I'm refreshing my memory about some python features that I didn't get yet, I'm learning from this python tutorial and there's an example that I don't fully understand. It's about a decorator counting calls to a function, here's the code:
def call_counter(func):
def helper(x):
helper.calls += 1
return func(x)
helper.calls = 0
return helper
#call_counter
def succ(x):
return x + 1
if __name__ == '__main__':
print(succ.calls)
for i in range(10):
print(succ(i))
print(succ.calls)
What I don't get here is why do we increment the calls of the function wrapper (helper.calls += 1) instead of the function calls itself, and why does it actually working?
The important thing to remember about decorators is that a decorator is a function that takes a function as an argument, and returns yet another function. The returned value - yet another function - is what will be called when the name of the original function is invoked.
This model can be very simple:
def my_decorator(fn):
print("Decorator was called")
return fn
In this case, the returned function is the same as the passed-in function. But that's usually not what you do. Usually, you return either a completely different function, or you return a function that somehow chains or wraps the original function.
In your example, which is a very common model, you have an inner function that is returned:
def helper(x):
helper.calls += 1
return func(x)
This inner function calls the original function (return func(x)) but it also increments the calls counter.
This inner function is being inserted as a "replacement" for whatever function is being decorated. So when your module foo.succ() function is looked up, the result is a reference to the inner helper function returned by the decorator. That function increments the call counter and then calls the originally-defined succ function.
When you decorate a function you "substitute" you're function with the wrapper.

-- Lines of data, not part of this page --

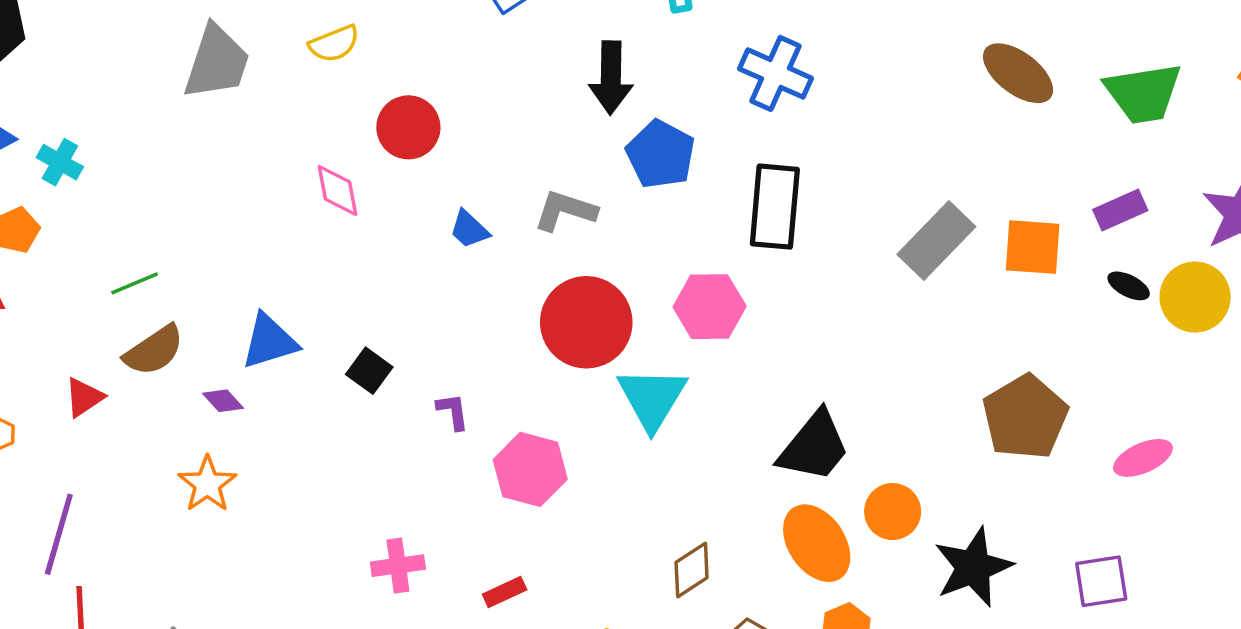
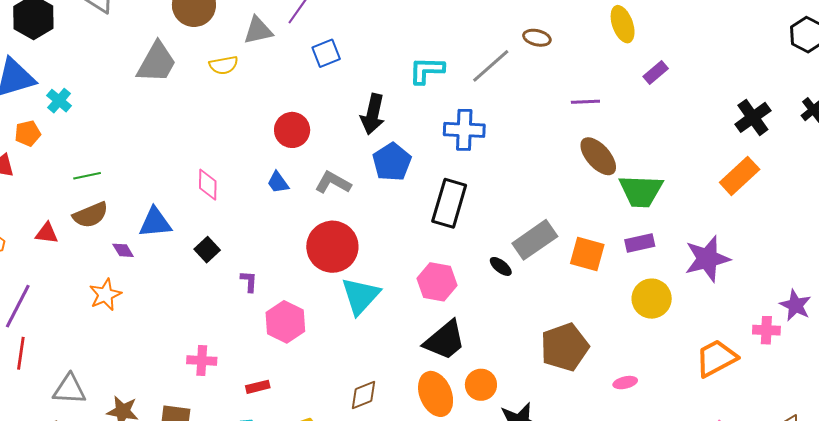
blue cross: (775, 73) -> (464, 130), turned -33
green trapezoid: (1143, 93) -> (641, 191), moved
red circle: (408, 127) -> (292, 130), moved
pink diamond: (337, 191) -> (208, 185), moved
black ellipse: (1129, 286) -> (501, 266), moved
yellow circle: (1195, 297) -> (652, 299), moved
pink hexagon: (710, 307) -> (437, 282), moved
red triangle: (84, 397) -> (47, 233), turned 30
pink ellipse: (1143, 458) -> (625, 383), size x0.7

In this example, after the decoration, when you call succ you are actually calling helper. So if you are counting calls you have to increase the helper calls.
You can check that once you decorate a function the name is binded tho the wrapper by checking the attribute _name_ of the decorated function:
def call_counter(func):
def helper(*args, **kwargs):
helper.calls += 1
print(helper.calls)
return func(*args, **kwargs)
helper.calls = 0
return helper
#call_counter
def succ(x):
return x + 1
succ(0)
>>> 1
succ(1)
>>> 2
print(succ.__name__)
>>> 'helper'
print(succ.calls)
>>> 2
Example with Class Decorator
When you decorate a function with the Class Decorator, every function has its own call_count. This is simplicity of OOP. Every time CallCountDecorator object is called, it will increase its own call_count attribute and print it.
class CallCountDecorator:
"""
A decorator that will count and print how many times the decorated function was called
"""
def __init__(self, inline_func):
self.call_count = 0
self.inline_func = inline_func
def __call__(self, *args, **kwargs):
self.call_count += 1
self._print_call_count()
return self.inline_func(*args, **kwargs)
def _print_call_count(self):
print(f"The {self.inline_func.__name__} called {self.call_count} times")
#CallCountDecorator
def function():
pass
#CallCountDecorator
def function2(a, b):
pass
if __name__ == "__main__":
function()
function2(1, b=2)
function()
function2(a=2, b=3)
function2(0, 1)
# OUTPUT
# --------------
# The function called 1 times
# The function2 called 1 times
# The function called 2 times
# The function2 called 2 times
# The function2 called 3 times
What I don't get here is why do we increment the calls of the function wrapper (helper.calls += 1) instead of the function calls itself, and why does it actually working?
I think to make it a generically useful decorator. You could do this
def succ(x):
succ.calls += 1
return x + 1
if __name__ == '__main__':
succ.calls = 0
print(succ.calls)
for i in range(10):
print(succ(i))
print(succ.calls)
which works just fine, but you would need to put the .calls +=1 in every function you wanted to apply this too, and initialise to 0 before you ran any of them. If you had a whole bunch of functions you wanted to count this is definitely nicer. Plus it initialises them to 0 at definition, which is nice.
As i understand it it works because it replaces the function succ with the helper function from within the decorator (which is redefined every time it decorates a function) so succ = helper and succ.calls = helper.calls. (although of course the name helper is only definied within the namespace of the decorator)
Does that make sense?
As I understand this (correct me if I'm wrong) the order you program executes is:
Register call_function.
Register succ.
While registering succ function interpreter finds a decorator so it executes call_function.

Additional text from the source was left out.